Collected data
---------------
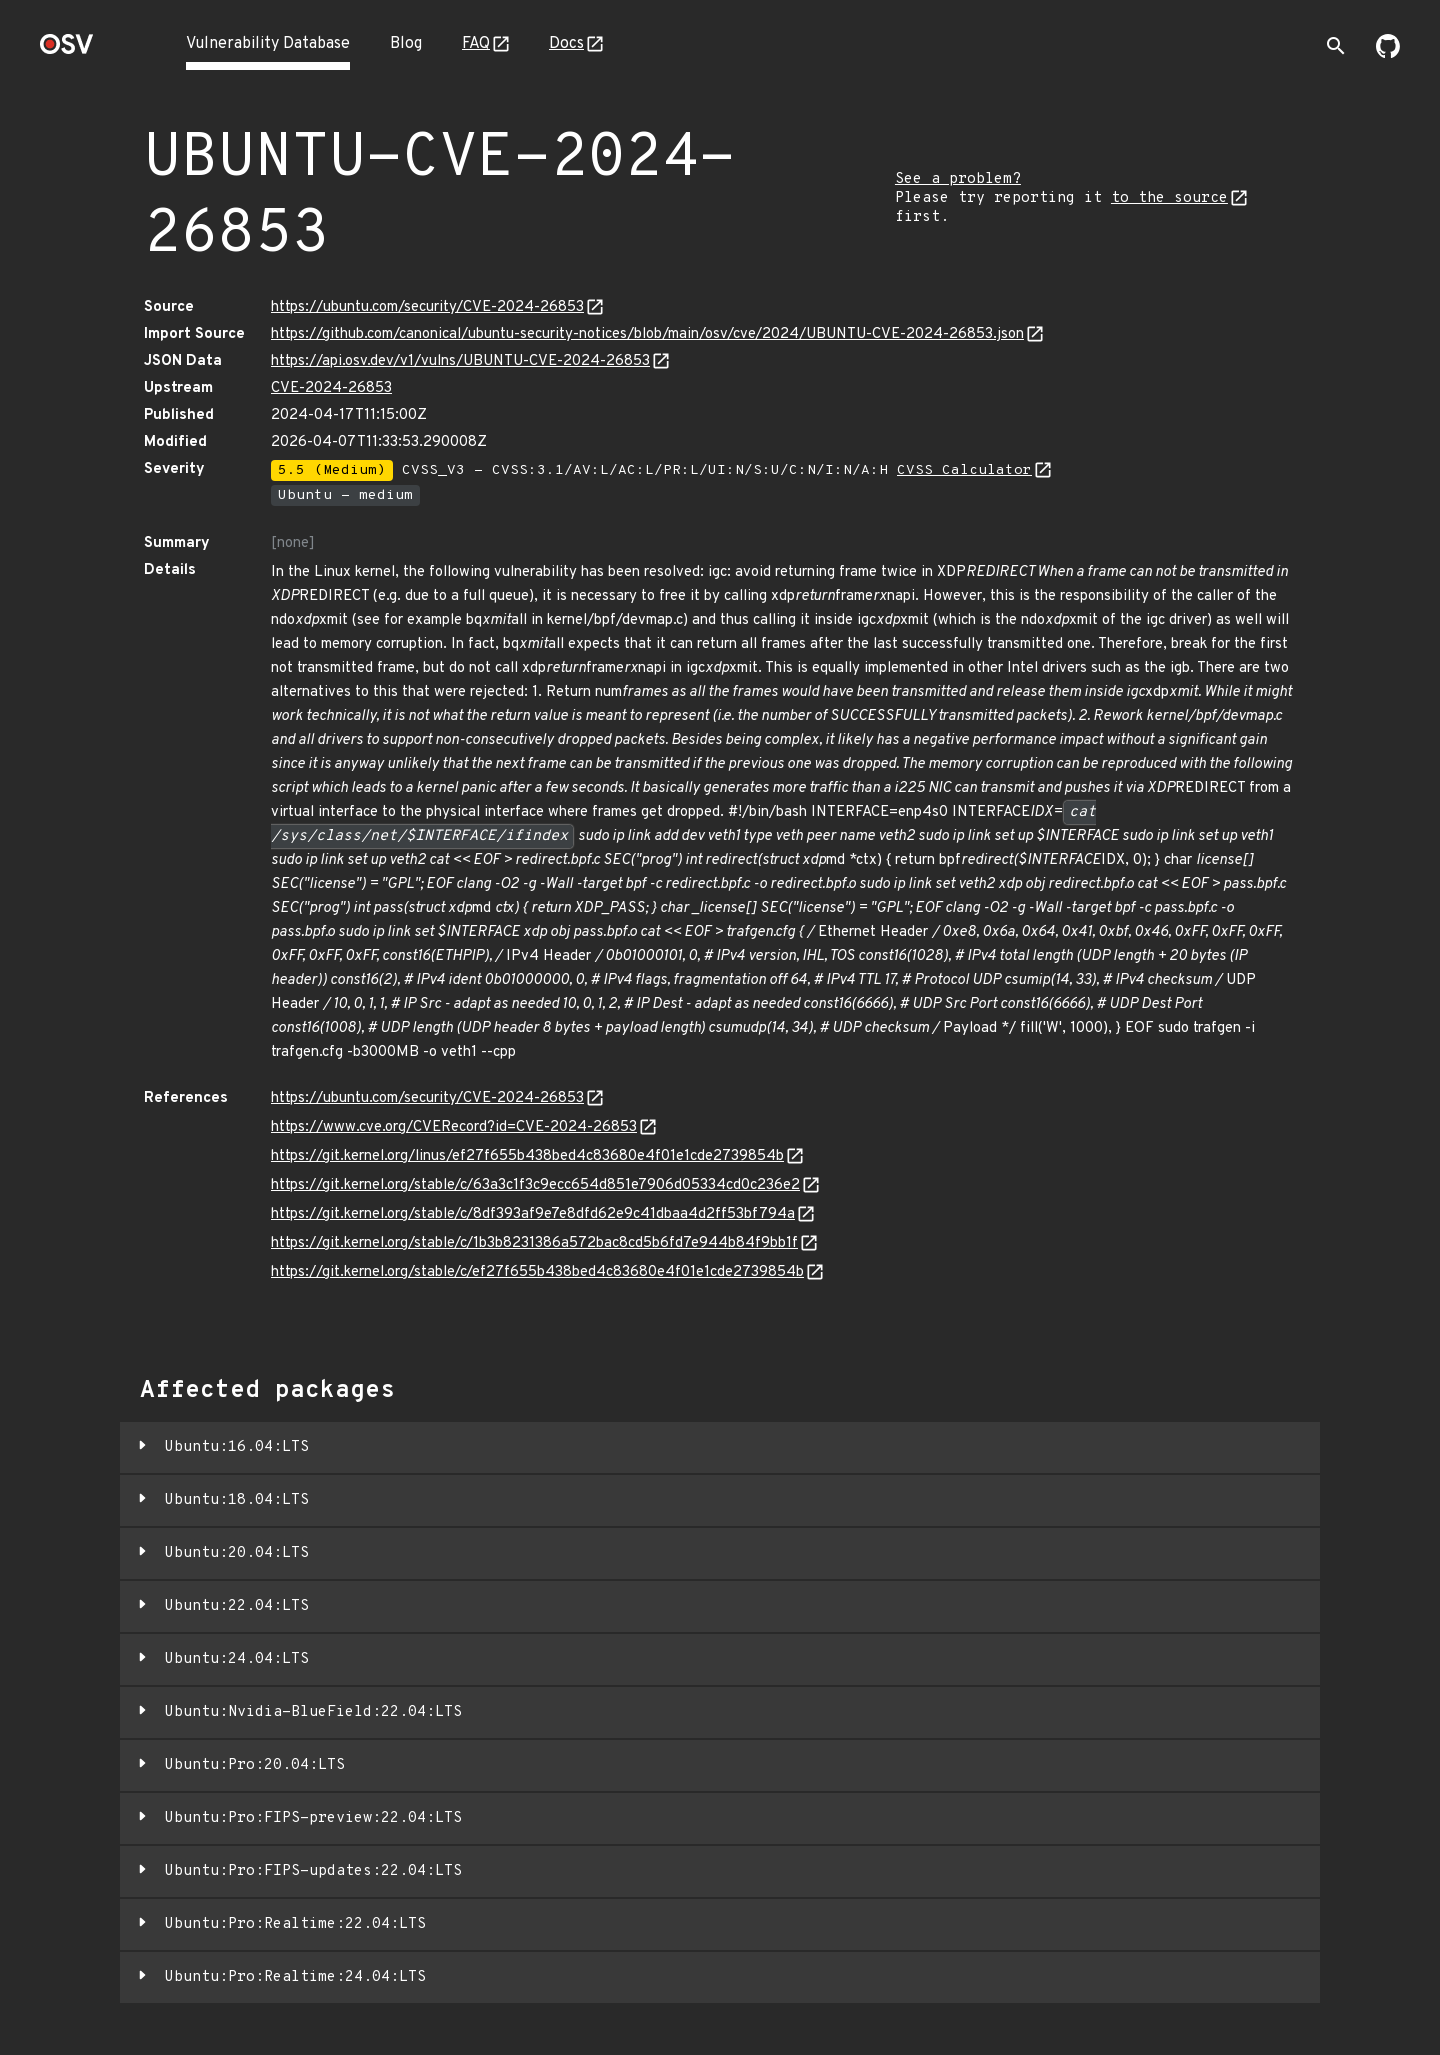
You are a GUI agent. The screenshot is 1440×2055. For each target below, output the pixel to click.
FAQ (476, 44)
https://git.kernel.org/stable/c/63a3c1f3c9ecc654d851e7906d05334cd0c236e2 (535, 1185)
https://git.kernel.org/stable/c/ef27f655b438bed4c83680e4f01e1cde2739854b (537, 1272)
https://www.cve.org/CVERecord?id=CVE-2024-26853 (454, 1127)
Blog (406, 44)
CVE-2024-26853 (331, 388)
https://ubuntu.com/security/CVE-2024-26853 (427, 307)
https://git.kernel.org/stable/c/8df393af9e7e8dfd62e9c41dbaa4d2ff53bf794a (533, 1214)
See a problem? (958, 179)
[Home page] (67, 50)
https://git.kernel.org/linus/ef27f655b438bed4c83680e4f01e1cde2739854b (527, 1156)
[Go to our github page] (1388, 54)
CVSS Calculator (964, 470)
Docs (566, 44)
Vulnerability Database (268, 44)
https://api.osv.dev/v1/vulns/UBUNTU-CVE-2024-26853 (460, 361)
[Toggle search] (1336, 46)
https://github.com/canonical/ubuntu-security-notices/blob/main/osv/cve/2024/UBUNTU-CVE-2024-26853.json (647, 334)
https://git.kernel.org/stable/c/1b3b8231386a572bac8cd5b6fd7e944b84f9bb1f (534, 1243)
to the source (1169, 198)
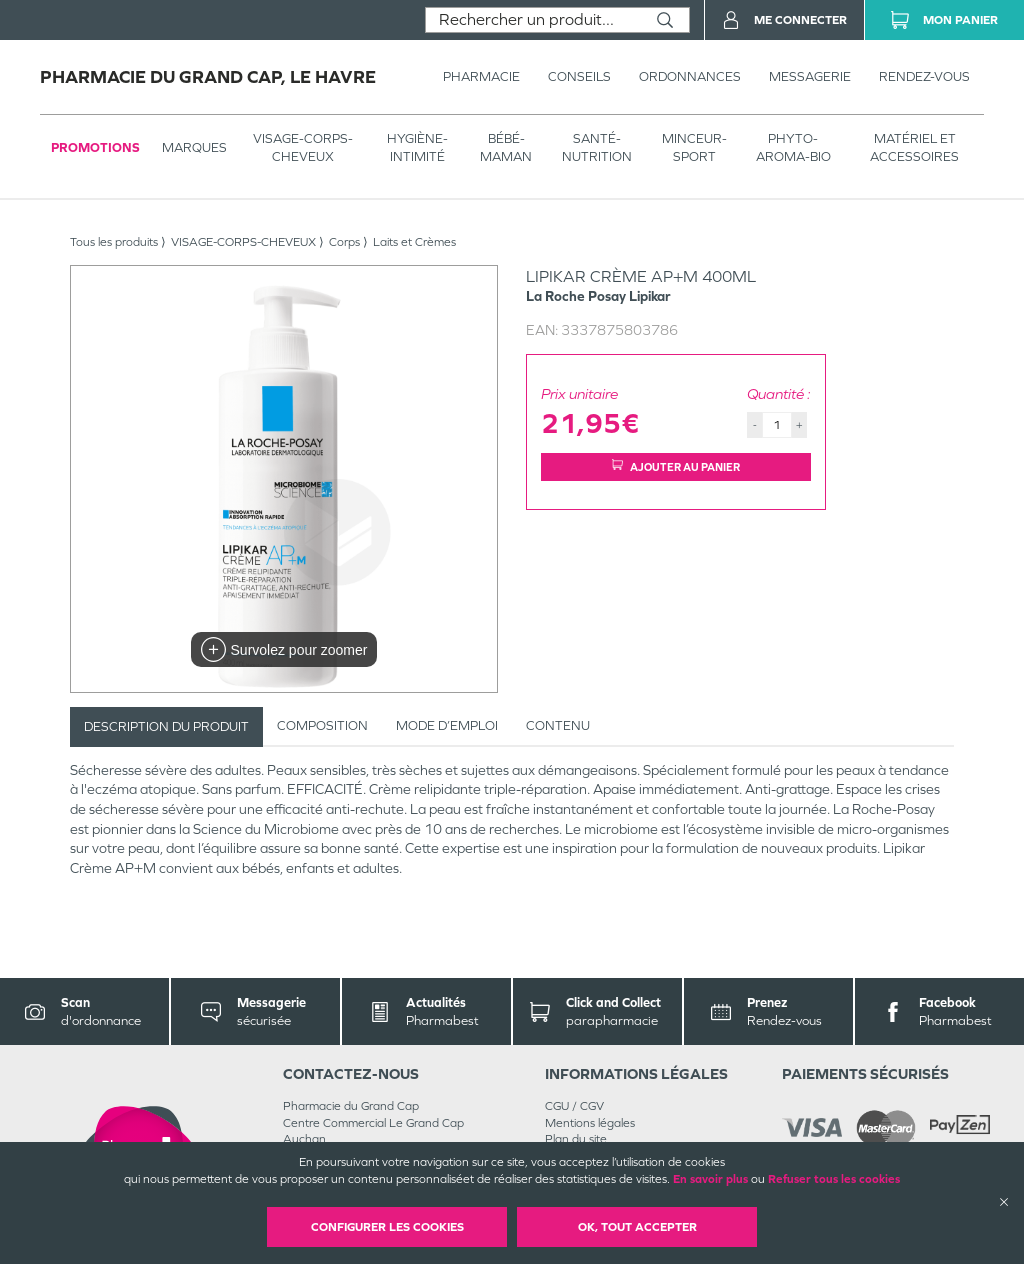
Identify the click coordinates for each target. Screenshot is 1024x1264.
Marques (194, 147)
---------------
Exercise:
Print only the lines from the one with "Identify the click" to the end of the records, both included.

Solution to this problem:
Identify the click coordinates for each target. Screenshot is 1024x1264.
Marques (194, 147)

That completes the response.